(Exercise brief): Find the lines of data that contain the string "powered", then list them.
-------- Source records --------
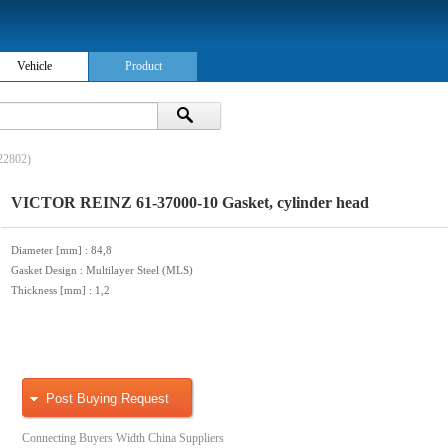
Vehicle
Product
22802)
VICTOR REINZ 61-37000-10 Gasket, cylinder head
Diameter [mm]
: 84,8
Gasket Design
: Multilayer Steel (MLS)
Thickness [mm]
: 1,2
Post Buying Request
Connecting Buyers Width China Suppliers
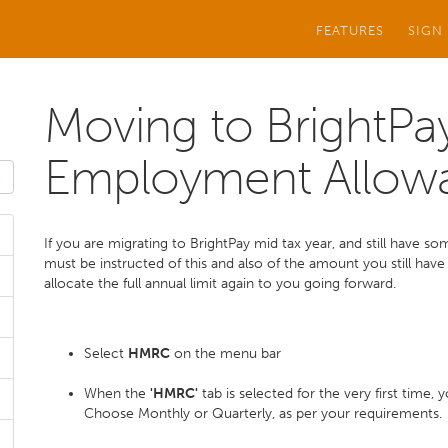
FEATURES
SIGN
Moving to BrightPay
Employment Allow
If you are migrating to BrightPay mid tax year, and still have s
must be instructed of this and also of the amount you still have l
allocate the full annual limit again to you going forward.
Select
HMRC
on the menu bar
When the
'HMRC'
tab is selected for the very first time
Choose Monthly or Quarterly, as per your requirements.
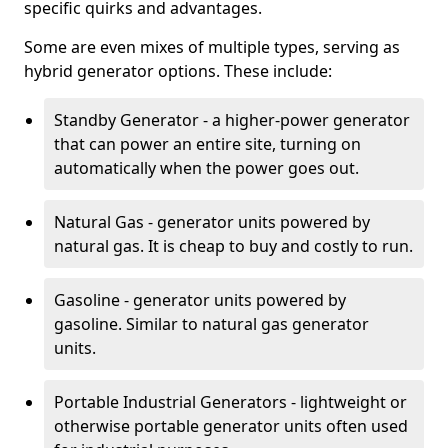
specific quirks and advantages.
Some are even mixes of multiple types, serving as
hybrid generator options. These include:
Standby Generator - a higher-power generator
that can power an entire site, turning on
automatically when the power goes out.
Natural Gas - generator units powered by
natural gas. It is cheap to buy and costly to run.
Gasoline - generator units powered by
gasoline. Similar to natural gas generator
units.
Portable Industrial Generators - lightweight or
otherwise portable generator units often used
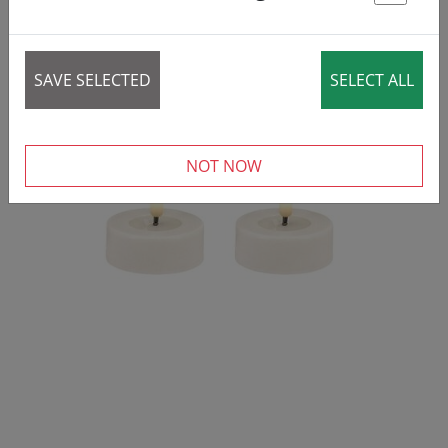
St
SAVE SELECTED
SELECT ALL
NOT NOW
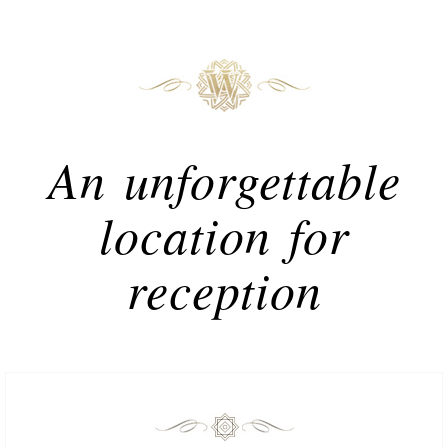
An unforgettable
location for
reception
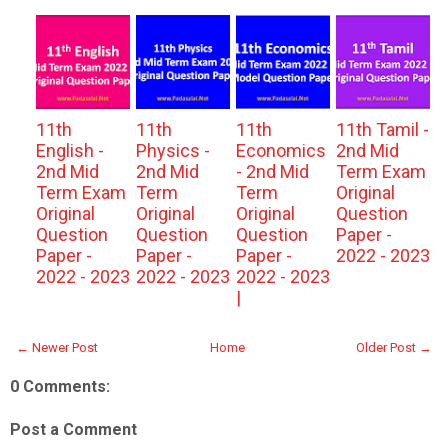
11th
11th
11th
11th Tamil -
English -
Physics -
Economics
2nd Mid
2nd Mid
2nd Mid
- 2nd Mid
Term Exam
Term Exam
Term
Term
Original
Original
Original
Original
Question
Question
Question
Question
Paper -
Paper -
Paper -
Paper -
2022 - 2023
2022 - 2023
2022 - 2023
2022 - 2023
|
← Newer Post
Home
Older Post →
0 Comments:
Post a Comment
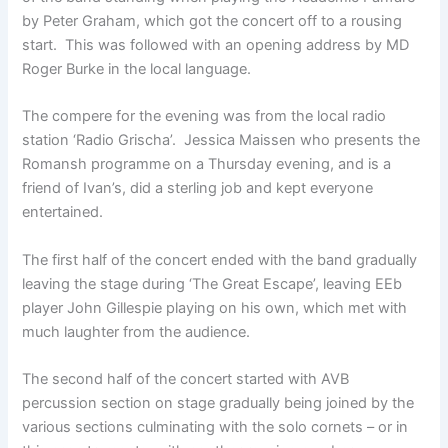
by Peter Graham, which got the concert off to a rousing
start. This was followed with an opening address by MD
Roger Burke in the local language.
The compere for the evening was from the local radio
station ‘Radio Grischa’. Jessica Maissen who presents the
Romansh programme on a Thursday evening, and is a
friend of Ivan’s, did a sterling job and kept everyone
entertained.
The first half of the concert ended with the band gradually
leaving the stage during ‘The Great Escape’, leaving EEb
player John Gillespie playing on his own, which met with
much laughter from the audience.
The second half of the concert started with AVB
percussion section on stage gradually being joined by the
various sections culminating with the solo cornets – or in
--------
(Solution to the problem):
Natural Gas - generator units powered by
Gasoline - generator units powered by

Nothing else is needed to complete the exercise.